As it stands now, the final list of mega-trends is as follows:
1.tThe North/South shift
2.tSecularism and Catholic identity
3.tIslam
4.tDemographics
5.tWomen and Laity
6.tThe Biotech Revolution
7.tGlobalization
8.tEcology and Natural Resources
9.tChina
10.tPentecostalism

On the topic of women, what I’ve been saying is that in the Catholicism of the 21st century, there will be no movement towards women priests, but there will be continuing pressure for the empowerment of women in all ways that don’t require sacramental ordination. This is hardly an idea original to me; in March 2006 Pope Benedict XVI himself said, “It’s proper to ask if it is possible to offer more space, more positions of responsibility to women.”
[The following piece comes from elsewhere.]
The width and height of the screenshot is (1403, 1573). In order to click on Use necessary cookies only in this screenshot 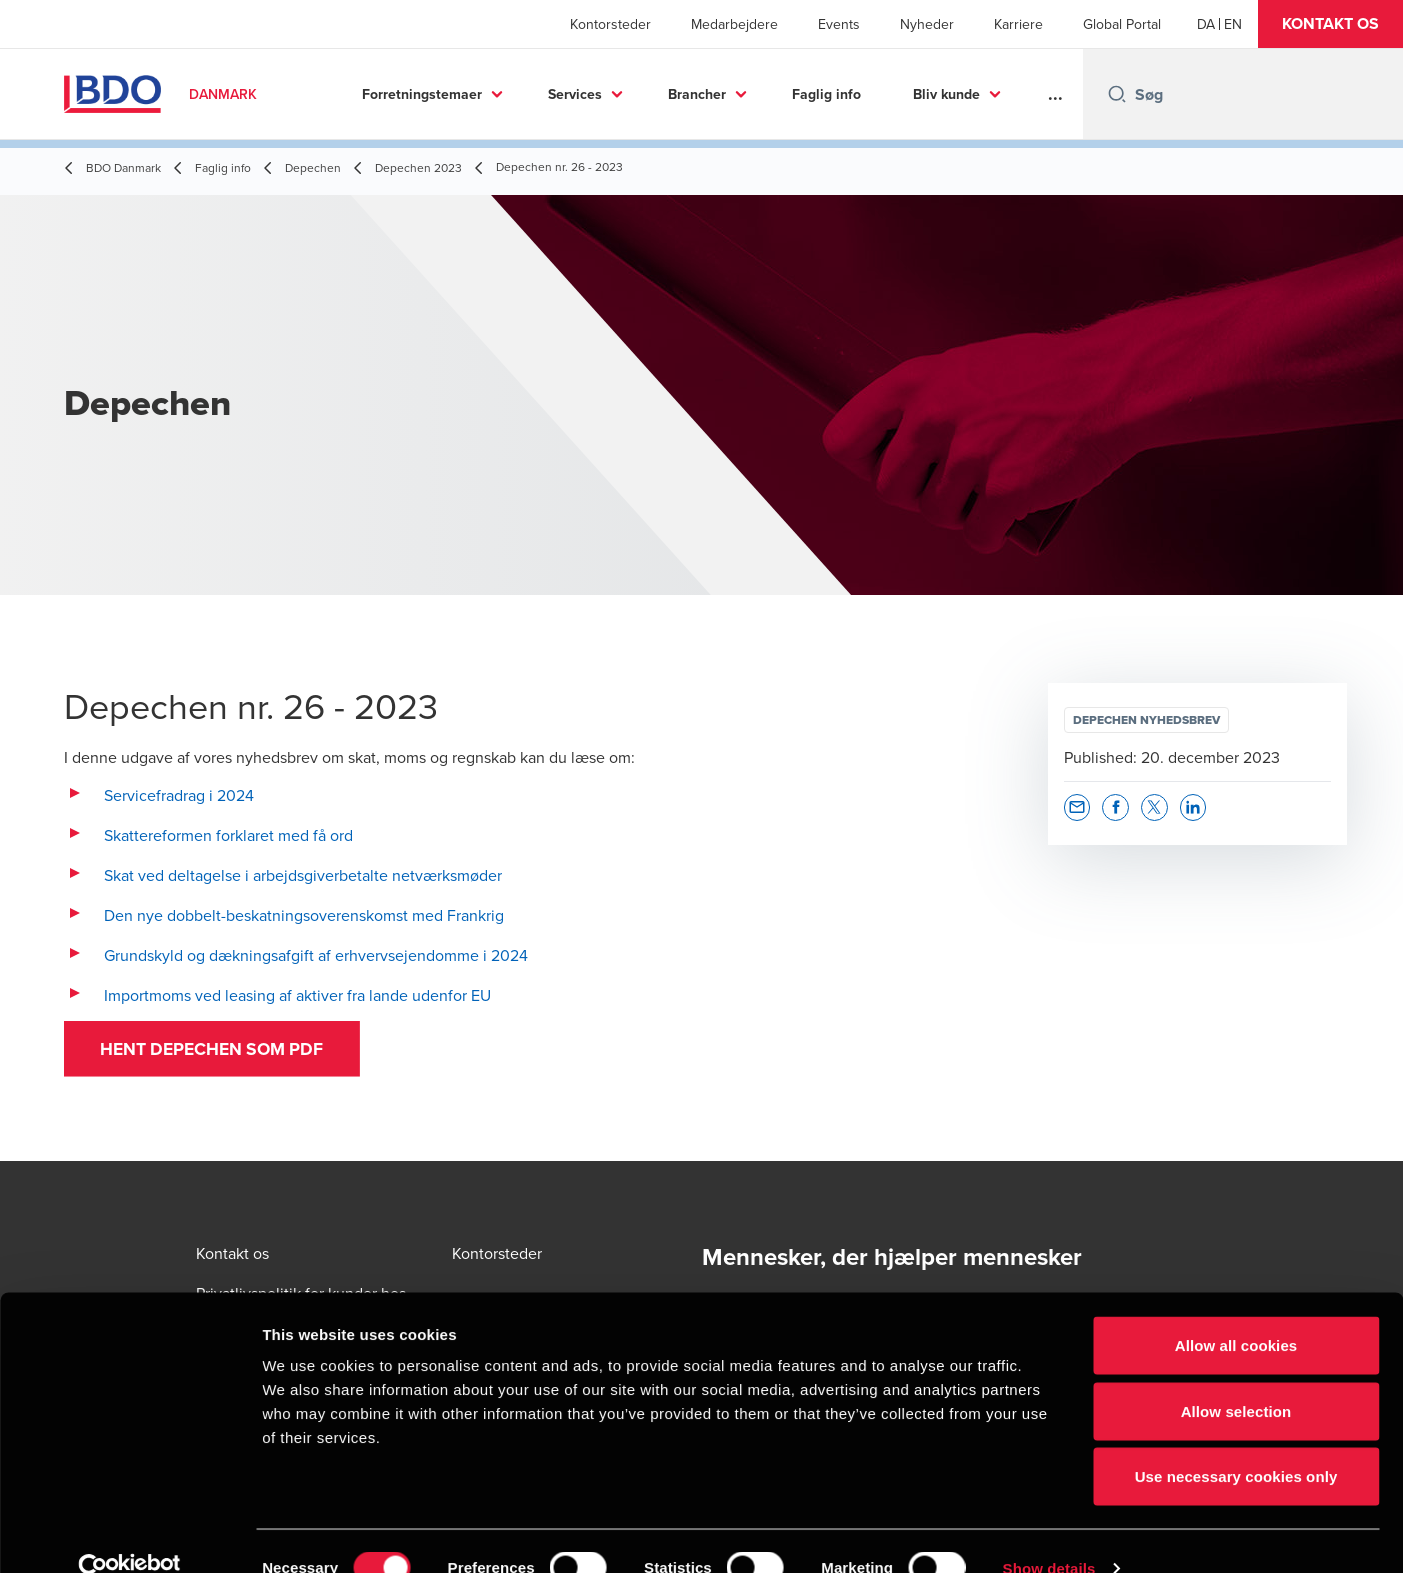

The impetus to empower women, I argue, is coming in the North from cultural expectations about gender equity, and in the South from competitive pressures from the Pentecostals, who generally do an excellent job of mobilizing their women. Many religious sociologists report that while Pentecostal communities tend to be organized around a charismatic male preacher, on the ground they are largely directed and administered by women.

As evidence that things within Catholicism are moving in this direction, I’ve pointed to developments such as the fact that, according to the National Association of Church Personnel Administrators, 26.8 percent of top-level diocesan positions in the United States are held by women, and the American bishops recently chose a lay woman to become their next spokesperson, replacing a priest. In the Vatican, women now head a pontifical academy, sit on the International Theological Commission, and serve as a superior in one of the all-important congregations.

The general reaction from my audiences has been that the argument seems plausible as far as it goes. Yet several times I’ve been approached afterwards by pastors and lay personnel in parishes, who have made the following point: Debates over the mobilization of women concern the top-level, most visible positions in the church. In the pastoral trenches, on the other hand, many see almost the opposite problem: at the grassroots, so many positions are already held by women that the real question becomes, how do we mobilize our men?

To take just one case in point, the same National Association of Church Personnel Administrators survey found that 82 percent of the 30,000+ “lay ecclesial ministers” in the United States are women. These are the lay parish administrators, directors of religious education, youth ministers, liturgists, and other church professionals working in full or part-time capacities in America’s 19,000 parishes. Pastoral experience suggests that women are also overwhelmingly more likely to play informal roles in parishes such as volunteer catechists, ministers to shut-ins, and so on.

What I’m being told, in other words, is that the church faces an oddly inverse problem with respect to gender.

At the top, the public “face” of the church is mostly male, creating impressions of a patriarchal system which complicates efforts to communicate church teachings that touch on women’s concerns. Whenever Catholicism talks about reproductive issues or sexual morality, to take the most obvious case, many people in the broader culture suspect male bias. Yet at the grassroots, Catholicism is an institution disproportionately staffed and led by women, with lay men too often inert or only nominally engaged.

The concern that pastors and parish leaders are voicing to me is that the legitimate push to empower women in visible, top-level roles should not distract from equally urgent efforts to mobilize men at the grassroots.

What we really need, they seem to be suggesting, is to meet somewhere in the middle.